● **Problem requirements**: Within the entries that follow, show each line where the word "Einwilligung" occurs.

▶

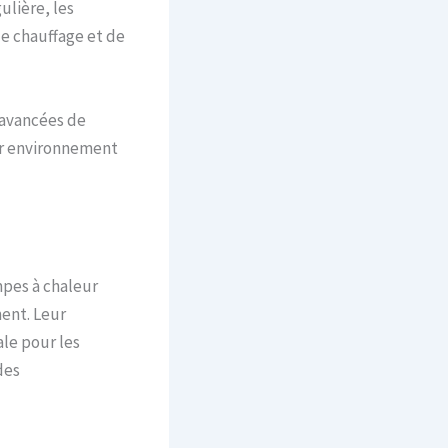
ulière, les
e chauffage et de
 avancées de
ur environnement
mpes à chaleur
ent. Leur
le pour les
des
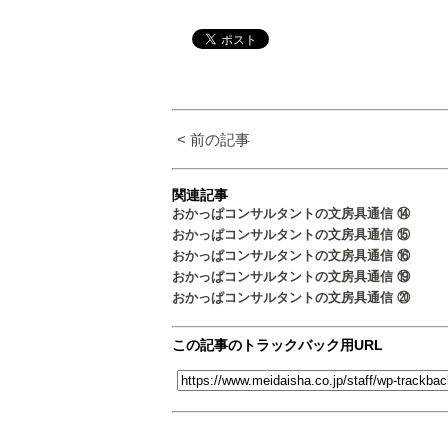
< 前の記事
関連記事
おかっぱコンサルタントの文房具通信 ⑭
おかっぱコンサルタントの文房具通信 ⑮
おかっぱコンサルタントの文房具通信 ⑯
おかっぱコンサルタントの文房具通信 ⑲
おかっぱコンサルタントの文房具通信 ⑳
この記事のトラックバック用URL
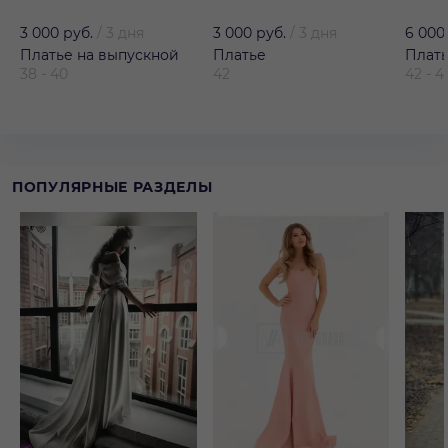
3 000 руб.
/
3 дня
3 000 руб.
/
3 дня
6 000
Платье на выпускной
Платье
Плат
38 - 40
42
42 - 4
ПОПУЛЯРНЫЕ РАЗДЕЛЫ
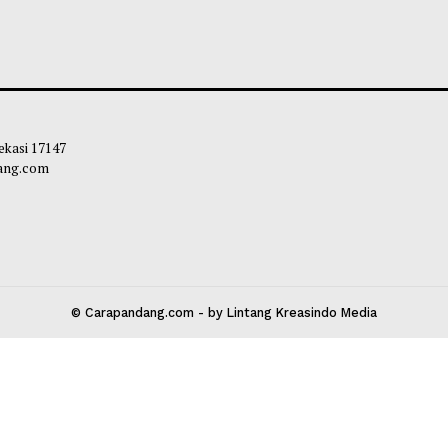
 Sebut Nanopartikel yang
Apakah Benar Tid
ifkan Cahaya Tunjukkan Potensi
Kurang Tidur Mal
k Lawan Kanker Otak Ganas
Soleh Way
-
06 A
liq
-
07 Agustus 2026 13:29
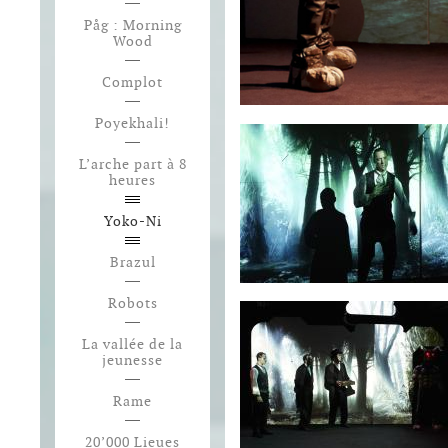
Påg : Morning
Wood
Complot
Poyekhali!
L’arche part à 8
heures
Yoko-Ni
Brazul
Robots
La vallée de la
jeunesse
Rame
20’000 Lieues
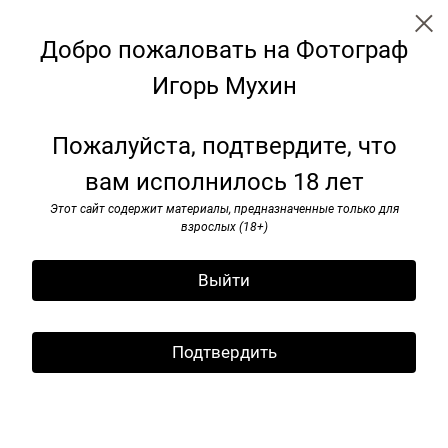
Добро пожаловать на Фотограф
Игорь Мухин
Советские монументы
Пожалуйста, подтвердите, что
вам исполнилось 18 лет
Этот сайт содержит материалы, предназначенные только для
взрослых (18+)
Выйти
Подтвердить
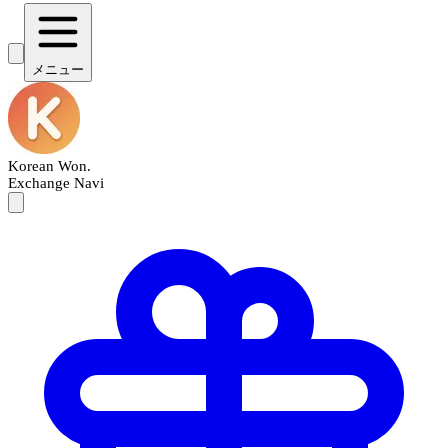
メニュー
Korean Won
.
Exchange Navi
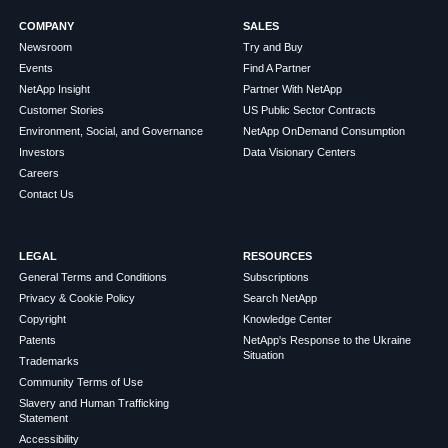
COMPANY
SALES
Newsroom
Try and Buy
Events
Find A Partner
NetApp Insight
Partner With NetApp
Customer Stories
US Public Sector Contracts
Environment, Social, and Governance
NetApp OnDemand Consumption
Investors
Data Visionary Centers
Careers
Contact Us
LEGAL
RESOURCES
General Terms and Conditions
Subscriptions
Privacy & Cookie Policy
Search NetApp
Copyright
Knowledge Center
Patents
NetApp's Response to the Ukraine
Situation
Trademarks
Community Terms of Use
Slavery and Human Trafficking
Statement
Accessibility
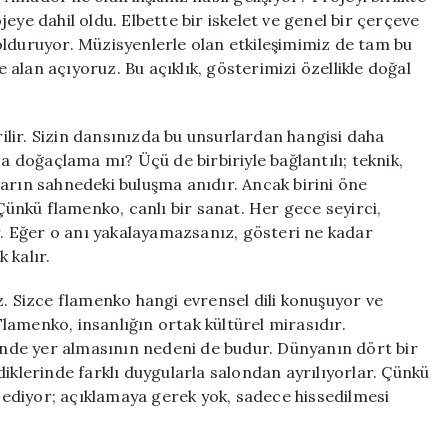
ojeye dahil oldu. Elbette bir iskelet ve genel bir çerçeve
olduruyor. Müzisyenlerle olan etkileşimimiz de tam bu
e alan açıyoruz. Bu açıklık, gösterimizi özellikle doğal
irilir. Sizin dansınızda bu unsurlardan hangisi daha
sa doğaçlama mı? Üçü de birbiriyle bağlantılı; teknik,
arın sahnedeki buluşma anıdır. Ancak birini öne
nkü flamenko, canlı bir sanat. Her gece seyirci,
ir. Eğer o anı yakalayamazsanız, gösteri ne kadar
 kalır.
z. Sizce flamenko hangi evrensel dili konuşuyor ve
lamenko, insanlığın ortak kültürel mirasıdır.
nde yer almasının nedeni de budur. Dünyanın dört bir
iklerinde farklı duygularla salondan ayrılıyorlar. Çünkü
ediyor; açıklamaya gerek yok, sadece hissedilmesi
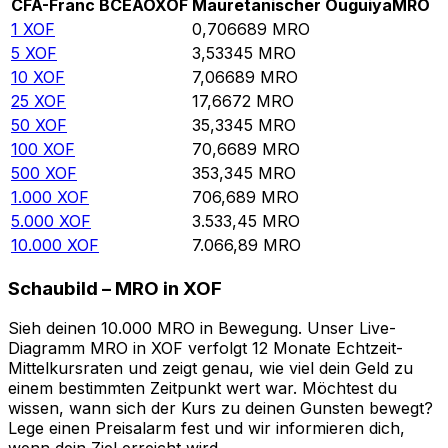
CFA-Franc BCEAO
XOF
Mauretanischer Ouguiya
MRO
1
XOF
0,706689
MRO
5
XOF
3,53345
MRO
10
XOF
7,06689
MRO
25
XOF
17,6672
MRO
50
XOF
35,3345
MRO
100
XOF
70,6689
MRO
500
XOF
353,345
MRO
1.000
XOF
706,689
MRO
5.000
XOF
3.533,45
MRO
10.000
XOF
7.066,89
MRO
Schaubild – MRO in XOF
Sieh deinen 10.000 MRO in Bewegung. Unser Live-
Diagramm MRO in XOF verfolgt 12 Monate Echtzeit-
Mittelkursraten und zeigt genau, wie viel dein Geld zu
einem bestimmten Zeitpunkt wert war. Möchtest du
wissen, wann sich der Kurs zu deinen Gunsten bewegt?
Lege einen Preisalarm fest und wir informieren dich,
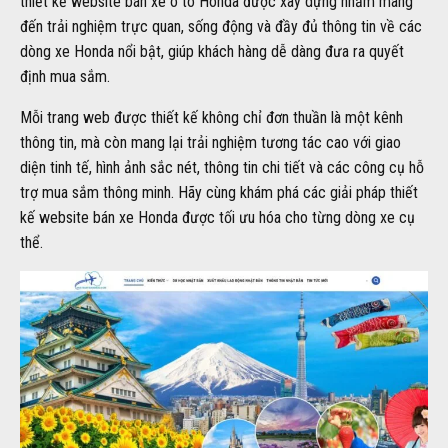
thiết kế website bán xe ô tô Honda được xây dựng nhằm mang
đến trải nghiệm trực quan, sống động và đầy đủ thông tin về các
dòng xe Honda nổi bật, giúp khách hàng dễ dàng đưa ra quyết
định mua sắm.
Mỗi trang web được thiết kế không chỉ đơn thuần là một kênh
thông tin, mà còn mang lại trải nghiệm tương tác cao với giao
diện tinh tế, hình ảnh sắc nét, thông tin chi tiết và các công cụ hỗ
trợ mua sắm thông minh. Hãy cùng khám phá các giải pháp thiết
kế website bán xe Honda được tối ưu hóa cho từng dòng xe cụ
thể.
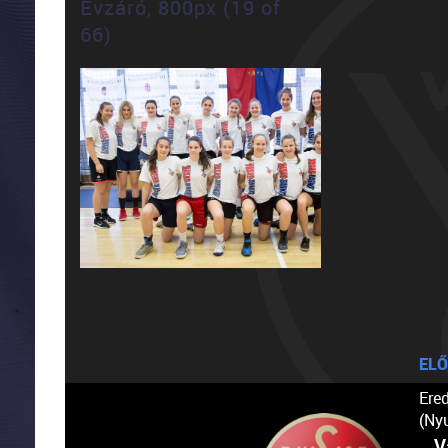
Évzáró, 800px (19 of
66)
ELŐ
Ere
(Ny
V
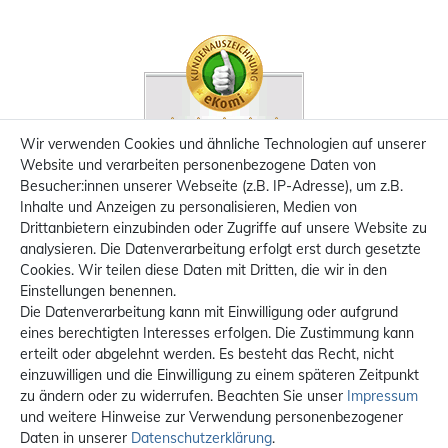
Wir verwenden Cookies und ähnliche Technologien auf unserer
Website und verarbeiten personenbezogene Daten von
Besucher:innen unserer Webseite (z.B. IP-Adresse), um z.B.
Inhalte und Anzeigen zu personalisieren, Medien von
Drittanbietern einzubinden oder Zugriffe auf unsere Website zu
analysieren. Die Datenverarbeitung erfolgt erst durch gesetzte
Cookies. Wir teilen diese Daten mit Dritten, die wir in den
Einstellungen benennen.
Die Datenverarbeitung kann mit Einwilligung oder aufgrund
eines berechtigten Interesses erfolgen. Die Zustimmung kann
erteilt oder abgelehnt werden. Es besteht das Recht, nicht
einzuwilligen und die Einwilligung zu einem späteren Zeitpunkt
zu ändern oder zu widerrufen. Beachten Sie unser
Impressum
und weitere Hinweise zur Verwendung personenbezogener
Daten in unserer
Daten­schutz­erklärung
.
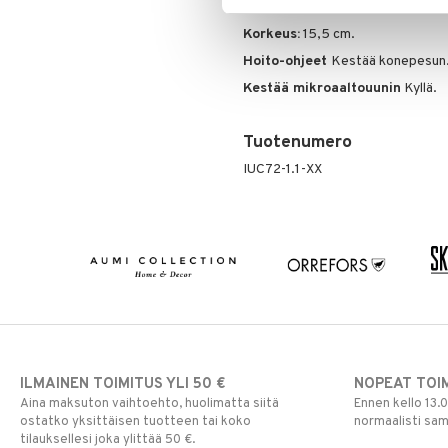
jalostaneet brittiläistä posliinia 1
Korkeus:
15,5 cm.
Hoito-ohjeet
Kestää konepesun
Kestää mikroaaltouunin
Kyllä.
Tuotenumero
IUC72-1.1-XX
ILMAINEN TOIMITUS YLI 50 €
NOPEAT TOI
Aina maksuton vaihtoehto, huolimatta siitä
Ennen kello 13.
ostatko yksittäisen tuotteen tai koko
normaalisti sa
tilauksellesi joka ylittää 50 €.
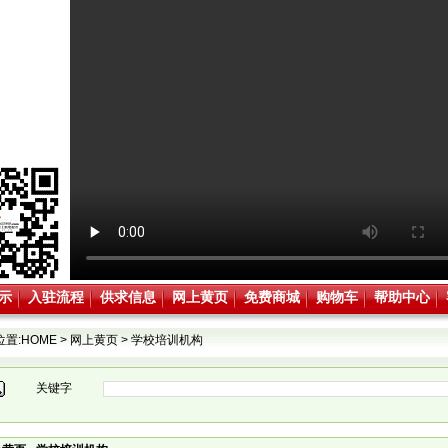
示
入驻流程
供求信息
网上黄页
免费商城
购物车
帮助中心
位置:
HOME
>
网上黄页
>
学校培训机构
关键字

◀

● **Output for this task**:
Die Datenverarbeitung kann mit Einwilligung oder aufgrund
einzuwilligen und die Einwilligung zu einem späteren Zeitpunkt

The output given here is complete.